----- Given data -----
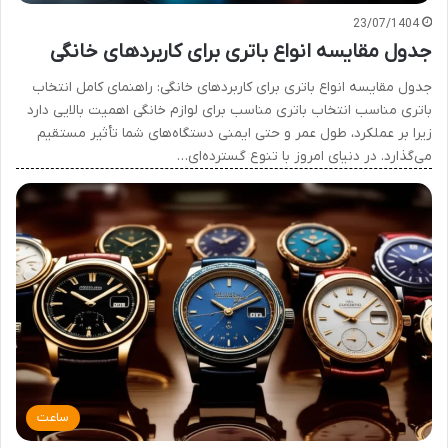
23/07/1404
جدول مقایسه انواع باتری برای کاربردهای خانگی
جدول مقایسه انواع باتری برای کاربردهای خانگی: راهنمای کامل انتخاب
باتری مناسب انتخاب باتری مناسب برای لوازم خانگی اهمیت بالایی دارد
زیرا بر عملکرد، طول عمر و حتی ایمنی دستگاه‌های شما تأثیر مستقیم
می‌گذارد. در دنیای امروز با تنوع گسترده‌ای…
ساعت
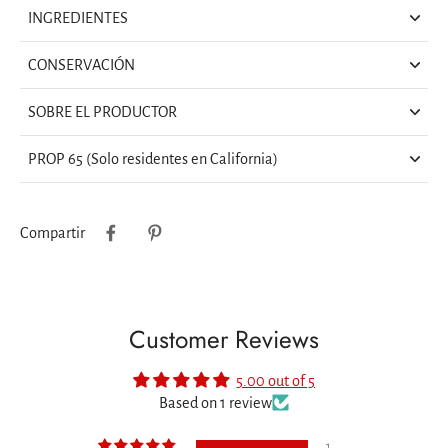
INGREDIENTES
CONSERVACIÓN
SOBRE EL PRODUCTOR
PROP 65 (Solo residentes en California)
Compartir
Customer Reviews
5.00 out of 5
Based on 1 review
1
-----
What this task involves: Which lines of the data contain "انواع"? Copy them all.

The answer:
جدول مقایسه انواع باتری برای کاربردهای خانگی
جدول مقایسه انواع باتری برای کاربردهای خانگی: راهنمای کامل انتخاب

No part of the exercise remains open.